四国八十八ヶ所霊場第51番札所 熊野山 虚空蔵院 石手寺
宗 派 真言宗豊山派
開 基 行基菩薩
創 建 天平元年(729)
本 尊 薬師如来
真 言 おん ころころ せんだり
まとうぎ そわか
住 所 松山市石手2丁目9-21
石手寺由来
日本最古といわれる道後温泉の近く。参道が回廊形式となり《石手寺名物 やきもち》の店舗などが並ぶ。境内は、巡礼者や地元のお大師さん信者や観光客が多い霊場である。
そのもう一つの要因は、境内ほとんどの堂塔が国宝、国の重要文化財に指定されている壮観さで、それに寺宝を常時展示している宝物館を備えており、四国霊場では随一ともいえる文化財の寺院である。

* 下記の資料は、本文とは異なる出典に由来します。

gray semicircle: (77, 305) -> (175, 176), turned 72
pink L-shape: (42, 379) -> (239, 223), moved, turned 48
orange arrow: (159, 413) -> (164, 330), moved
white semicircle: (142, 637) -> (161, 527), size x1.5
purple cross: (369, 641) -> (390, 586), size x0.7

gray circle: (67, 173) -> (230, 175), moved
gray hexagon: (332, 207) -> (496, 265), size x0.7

法隆寺文様の瓦が出土し、法隆寺系統の荘園に立脚して飛鳥時代670年頃に最初の堂宇が建立されたという。
天武天皇の神亀5年(728)伊予の太守越智玉純公が霊夢に二十五菩薩の降臨を見て、この地を淨域として熊野十二社権現を祀り勅願所と定める。当初は《安養寺》と号されていたが、寛平4年(892)に衛門三郎伝説により寺名を《石手寺》に改号。
平安時代には七堂伽羅を備え、室町期には隆盛を極め寺域東西数十丁伽羅六十六坊を有したが、永禄九年(1566)長曾我部氏の兵火のために十二間四面重層の金堂を始め寺域の金堂はじめ寺域の大半を焼失。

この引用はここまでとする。